Hong Kong to Shenzhen

After a few trips to HK, it was time to see something new, ie a day trip to neighbouring Shenzhen to visit Huaqiangbei electronics market and Dongmen Pedestrian Street.

How to get from HK to Shenzhen via train

a. From within HK, get to the East Rail Line. it’s the light blue line that runs vertically upwards. From Causeway Bay you can take a bus across the tunnel to Hung Hom Station.

If you’re on the other side, you can take the green line to the interchange at Kowloon Tong. It’s a long journey ~>30mins, so take a seat and enjoy the scenery.

When boarding the train, watch out for the ending station. There are two, either Lo Hu Station or Lok Ma Chau station. Both stations have a border entry, but I went to Lo Hu as it is closer to the places we are heading to. Make sure your Octopus card has sufficient value as this long ride cost more than the usual downtown trips. I think it was probably 30-40 HKD in total.

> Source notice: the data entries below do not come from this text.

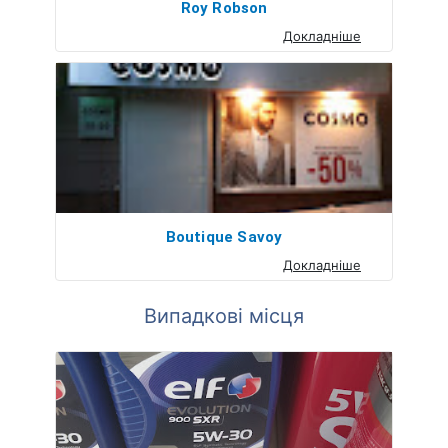
Roy Robson
Докладніше
Boutique Savoy
Докладніше
Випадкові місця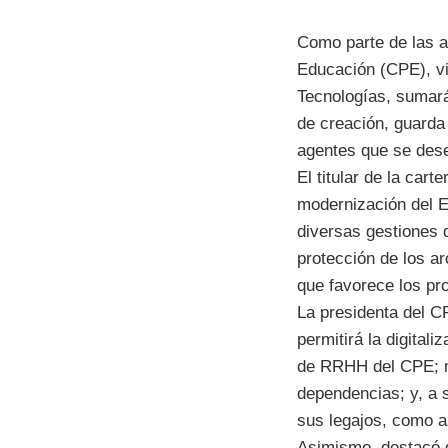
Como parte de las a
Educación (CPE), vi
Tecnologías, sumará
de creación, guarda
agentes que se des
El titular de la car
modernización del Es
diversas gestiones 
protección de los ar
que favorece los pr
La presidenta del CP
permitirá la digital
de RRHH del CPE; me
dependencias; y, a s
sus legajos, como a
Asimismo, destacó qu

East Rail Line is a longer and bigger rail train than the usual MTR.

b. HK Customs

Since you are leaving HK, you’ll need to go out of HK customs. Alight from the train at Lo Hu station, follow the escalators and signs and customs is right upstairs.

c. China Customs

You’ll walk like 100m and then it’ll be the China entry customs. If you need a visa, you should be able to apply for one upstairs. I didn’t need one as Singaporeans get visa-waiver for trips less than 15 days.

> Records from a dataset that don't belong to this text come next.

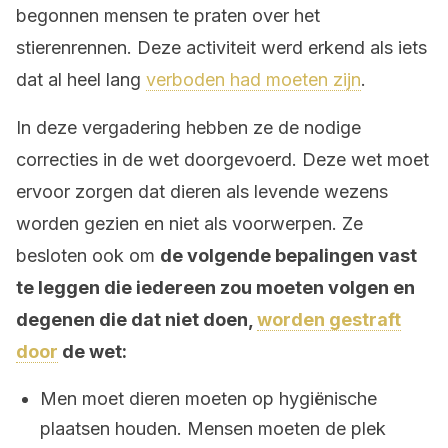
begonnen mensen te praten over het
stierenrennen. Deze activiteit werd erkend als iets
dat al heel lang
verboden had moeten zijn
.
In deze vergadering hebben ze de nodige
correcties in de wet doorgevoerd. Deze wet moet
ervoor zorgen dat dieren als levende wezens
worden gezien en niet als voorwerpen. Ze
besloten ook om
de volgende bepalingen vast
te leggen die iedereen zou moeten volgen en
degenen die dat niet doen,
worden gestraft
door
de wet:
Men moet dieren moeten op hygiënische
plaatsen houden. Mensen moeten de plek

Customs was a pretty straightforward process.

d. Enter

Right out of China customs.

Once you step out, you’re right at the entrance of the escalators down to Shenzhen subway green line Louhu Station in the basement, and on the right is the Lohu Commercial City mall. Apparently you can start shopping right there but we heard their prices are so good so we didn’t bother and instead took the subway to Dongmen.

Louhu Commercial City on the right
Luohu Subway Station
The one way tickets. Tap using the chips to enter, drop it into the slots to exit the station.
Buying tickets at the machines. There’s also English mode available. You’ll likely need coins or 5 yuan notes.

e. Dongmen

Pedestrian Street. Large McDonalds there is a good landmark to remember.

Dongmen Pedestrian Street is two stops away. Buy your subway ticket indicating start at Louhu and end at Laojie Station. Cost = 2 yuan for one way ticket.

Once you exit from Laojie Station, you’ll be right at the shops. I suggest you get out to the ground level to get some bearings on where you are. There are many many exits for the station but most exits are fine. Use Exit F if you need to choose one.

It’s a very large area with tens of buildings so enjoy walking around.

f. Huaqiangbei

I went to Huaqiangbei as well. Same, use the green subway line 1 for another 5 stops or so. Cost is still another 2 yuan.

You can go into the all the buildings left and right of the pedestrian street, between the stations Huaqiang Road and Huaqiangbei.

Electronics all over.

Good luck looking for what you want.



Ease of travel: Good. It was convenient, just follow the subway lines and signs, no complicated routing or taxi necessary. Cheap journey as well. Both subway have languages and announcements in multiple languages including English.

Safety: Generally we felt pretty safe. Minimal beggars / touts. Overall service was pretty decent and good. Just be a normal level of mindfulness as per usual travel and you’ll be ok.

Note that Google Maps in China is either restricted or lacking in info. You might want to arm yourself with Baidu Maps before getting in. Baidu has more precise location and information, but it’s all in Chinese.

Currency: You’ll need to use local Renminbi. We didn’t try with HKD. Even if you succeed, you won’t get as good a bargain. There’s plenty to shop – clothes, bags and shoes.

Pretty bustling at night when the crowds come out.



There are also tours etc that can bring you into Shenzhen, if that’s your thing. But a one-day solo trip is definitely doable.